PromptVisionAI is an intelligent image processing agent that combines the power of Large Language Models (LLMs) with state-of-the-art computer vision models to perform complex visual tasks through natural language instructions.
- Object Detection with Grounding DINO
- Instance Segmentation with Segment Anything Model (SAM)
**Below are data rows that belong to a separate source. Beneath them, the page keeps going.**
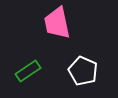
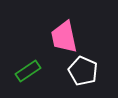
pink trapezoid: moved 7 px right, 14 px down
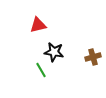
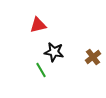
brown cross: rotated 21 degrees counterclockwise
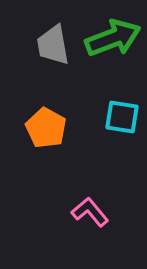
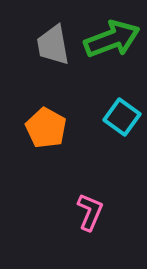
green arrow: moved 1 px left, 1 px down
cyan square: rotated 27 degrees clockwise
pink L-shape: rotated 63 degrees clockwise
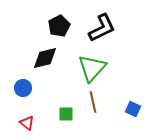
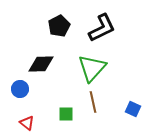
black diamond: moved 4 px left, 6 px down; rotated 12 degrees clockwise
blue circle: moved 3 px left, 1 px down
- Image Inpainting/Editing with Stable Diffusion XL
- OCR for text extraction from images
- Image Captioning with Florence2 for understanding image content
- Black & White Conversion for simple image transformations
- Context-aware processing that maintains conversation history
- Chained operations automatically triggered by the LLM agent
The agent architecture dynamically chains tools together based on user requests:
The LLM agent serves as the orchestrator, determining which tools to use and in what sequence based on the user's natural language request. This allows for complex workflows to be executed through simple conversational instructions.
The agent uses Grounding DINO for zero-shot object detection based on text prompts.
Model: Grounding DINO Base
- Architecture: Transformer-based zero-shot detection model
- Framework: HuggingFace Transformers
- Model Path:
tools/grounding_dino/grounding_dino_base
Model Description
Grounding DINO Base is a moderately heavy model (~1.2 GB) that offers excellent accuracy for zero-shot object-detection tasks. It leverages pretrained weights from the DINO (DIstillation with NO labels) framework, trained on a mixture of Object365, GoldG and COCO datasets. The model excels at locating objects described by natural-language prompts without category-specific training, achieving 56.7 % AP on COCO validation data.
Performance Metrics
- mAP (COCO val2017): 56.7 % [Grounding DINO v0.1.0-alpha2 release]
Why We Selected This Model
Grounding DINO was chosen over detectors such as DETR, YOLOv8 or Faster R-CNN because of its ability to perform zero-shot detection from text alone. Our system must answer arbitrary user requests, so a fixed-class model like YOLOv8 (80 categories) would require continual re-training. Grounding DINO can interpret and locate virtually any object described in plain language with state-of-the-art accuracy, giving us the flexibility we need while keeping fine-tuning requirements to a minimum.
Technical Implementation:
-
Preprocessing:
- Input image is loaded, converted to RGB format
- Text prompts are formatted as nested lists for model input
- Inputs are processed using a specialized
AutoProcessorfrom Transformers
-
Detection Process:
- Tokenized inputs pass through the model architecture
- Grounding DINO performs object-text alignment and localization
- A post-processing step applies threshold filtering (box_threshold=0.45, text_threshold=0.3)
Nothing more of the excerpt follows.